Tuesday, September 18, 2007


[Excertos do caderno “Fernando Pessoa”:]

Vôo Brasília-Salvador, depois de reunião de treinamento na empresa, numa passagem tão rápida, desta vez, que mal pude ver a cidade, ver mesmo no sentido superficial da palavra, apesar da varanda do quarto de hotel virada para o Eixo Monumental. (...) no que mais fiquei pensando foi o efeito da passagem do tempo na formação dos indivíduos, a forma como temperamento, origem, oportunidades, aptidões determinam nossas escolhas e nos conduzem por caminhos cujos desdobramentos não podemos prever. Quem seria eu hoje, se, no começo de dezembro de 1988, meus pais não tivessem me resgatado da falta de perspectivas de futuro do sertão pernambucano para terminar o ginásio na capital da Bahia? Que pessoa eu teria me tornado se eles tivessem dado ouvidos à minha sugestão de que a família não se mudasse para Salvador, mas para Brasília (influenciado que eu estava, aos 12 anos, pela geração de bandas de rock do Distrito Federal)? Penso sempre nisso, e (...) sinto que eu e Brasília temos "unfinished business" (negócios pendentes), ou seja, às vezes tenho a impressão de que ainda morarei nela um dia, em busca de uma parte de meu destino, que lá deixei de buscar, há quase 20 anos. Eu estava a fim do rock and roll, não estava a fim de estudar. Se não tivesse saído de Petrolina, teria sucumbido ao desterro de dias sem horizonte, de algum subemprego? Nem consigo imaginar o que teria sido não ter saído de Petrolina; não posso negar que quero o que não foi Brasília. Hoje Brasília já está favelizada. E por acaso não há degeneração em mim, exatamente agora, no instante em que escrevo isto? É impossível fugir da miséria? Ou teria eu progredido comercialmente em Petrolina, politicamente em Brasília? Trabalharia num jornal de cidade interiorana, na sede de um órgão da União? Teria eu caído pro lado da música, caso qualquer distúrbio físico não inviabilizasse tal possibilidade? As cidades se amoldam a seus habitantes e sabem estar ou não estar prontas para nos receber. Certamente que Salvador me acolheu e me catapultou para a cultura, mas, não sendo para mim o lendário lar definitivo dos que se aferram à pátria nativa ou a pátrias adotivas, Salvador também poderia ter me rejeitado! E como teriam se comportado Petrolina, caso continuada, ou Brasília ou qualquer outra localidade, caso para elas eu migrasse? Como serão as cidades para onde ainda irei?

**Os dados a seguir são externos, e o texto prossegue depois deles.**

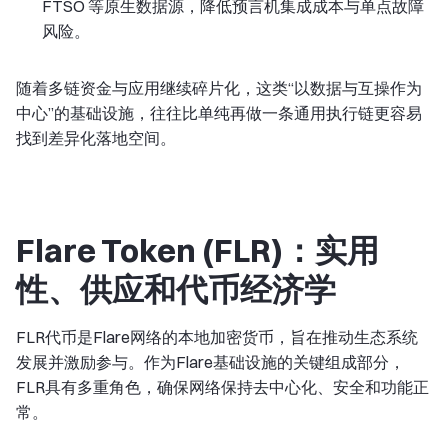
FTSO 等原生数据源，降低预言机集成成本与单点故障
风险。
随着多链资金与应用继续碎片化，这类“以数据与互操作为
中心”的基础设施，往往比单纯再做一条通用执行链更容易
找到差异化落地空间。
Flare Token (FLR)：实用
性、供应和代币经济学
FLR代币是Flare网络的本地加密货币，旨在推动生态系统
发展并激励参与。作为Flare基础设施的关键组成部分，
FLR具有多重角色，确保网络保持去中心化、安全和功能正
常。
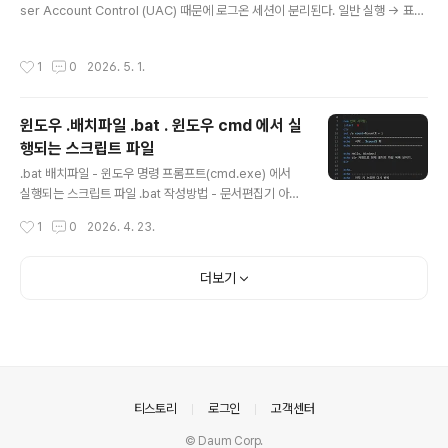
ser Account Control (UAC) 때문에 로그온 세션이 분리된다. 일반 실행 → 표준
Driver] ↓[VRChat / SteamVR App] SlimeVR Serv
토큰 (Standard Token)관리자 실행 → 상승 토큰 (Elevated Token)- 네트워크
er 역할:tracker discoverycalibrationskeleto..
드라이브 매핑(net use)은 표준 토큰 쪽 세션에만 연결됨- 그래서 관리자 권한 프로
작성시간
1
0
2026. 5. 1.
세스에서는 “드라이브가 없는 것처럼” 보임 실제 나타나는 증상예 . 일반 권한으로는
탐색기에 네크우워크 드라이브로 연결한 Z: 보이는데, 관리자 권한 커맨드 창 실행시
Z: 안보임 자동 업데이트 기능이 있는 앱을 네트워크 드라이브에 두고 실행하는데,
윈도우 .배치파일 .bat . 윈도우 cmd 에서 실
업데이트는 관리자 권한으로 실행하려고 하는데 네트워크 드라이브 인식 못하여 업
행되는 스크립트 파일
데..
글 내용
.bat 배치파일 - 윈도우 명령 프롬프트(cmd.exe) 에서
실행되는 스크립트 파일 .bat 작성방법 - 문서편집기 아무
거나 열고 저장시 확장자를 bat 으로 한다. 구문설명@ec
작성시간
1
0
2026. 4. 23.
ho off배치파일의 첫줄에 기록. 실행되는 코드라인들이 화
면에 보이지 않게한다. 다보이면 지저분해져서 산만하고
실행결과만 볼 수 있다. echo화면에 메시지 표시. echo
더보기
실행1pause명령 실행후 cmd 창이 닫히지 않게하는것.
"계속하려면 아무 키나 누르십시오..." 라는 문구보임 이 문
구 안보이게 하려면 pause >nul rem주석 . :: 로 해도 됨.
rem 이건 주석입니다. :: 이건 주석 입니다. :라벨지정 을 :
로 하고 :start 처럼 기록하고 goto start set변수 정의 ,
se..
의안내
티스토리
로그인
고객센터
© Daum Corp.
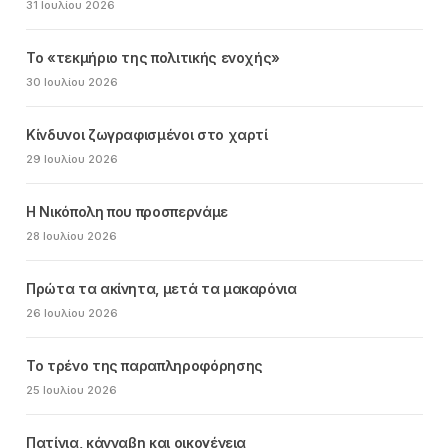
31 Ιουλίου 2026
Το «τεκμήριο της πολιτικής ενοχής»
30 Ιουλίου 2026
Κίνδυνοι ζωγραφισμένοι στο χαρτί
29 Ιουλίου 2026
Η Νικόπολη που προσπερνάμε
28 Ιουλίου 2026
Πρώτα τα ακίνητα, μετά τα μακαρόνια
26 Ιουλίου 2026
Το τρένο της παραπληροφόρησης
25 Ιουλίου 2026
Πατίνια, κάνναβη και οικογένεια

Monday, September 17, 2007

O Porto

Aquela gaivota sou eu e quem foge de eu é eu também
(António Lobo Antunes)


1. Quatro badaladas abafadas na madrugada d’O Porto... Mas o som mais característico da cidade são os alaridos das gaivotas, que podem ser escutados até tarde da noite e permeiam a vida à beira do Rio Douro de águas verde-escuras, “que a certas horas lembra um rio de luz a correr” (Miguel Torga, Portugal). “O rio, liso e espelhado como uma chapa de vidro azul e verde. Uma extensa cordilheira de colinas, cobertas de pinheirais e desenhando no espaço vaporoso e húmido as curvas mais suaves e as perspectivas mais graciosas e mais risonhas...” (Ramalho Ortigão) “O Porto ergue-se em anfiteatro sobre o esteiro do Douro e reclina-se no seu leito de granito. (...) o seu aspecto é severo e altivo (...)” (Alexandre Herculano), “(...) espraiado na sua encosta, firme, amplo (...)” (Miguel Torga, Portugal) “Um eminente historiador de arte em Portugal disse que o Porto é essencialmente barroco. Se nos referimos ao tumultuoso aspecto exterior da cidade, quando de longe a vemos alevantar-se sobre fragas e arrojar estrada sobre os abismos do Douro, dramática e ardente (...), o asserto é verdadeiro. Mas, se o entendermos na essência do barroco, estilo artificioso e teatral do absolutismo e da contra reforma, o qualificativo é eminentemente impróprio. Visto em substância própria e histórica, o Porto é românico, franciscano e democrático.” (Jaime Zuzarte Cortesão, 1884-1960).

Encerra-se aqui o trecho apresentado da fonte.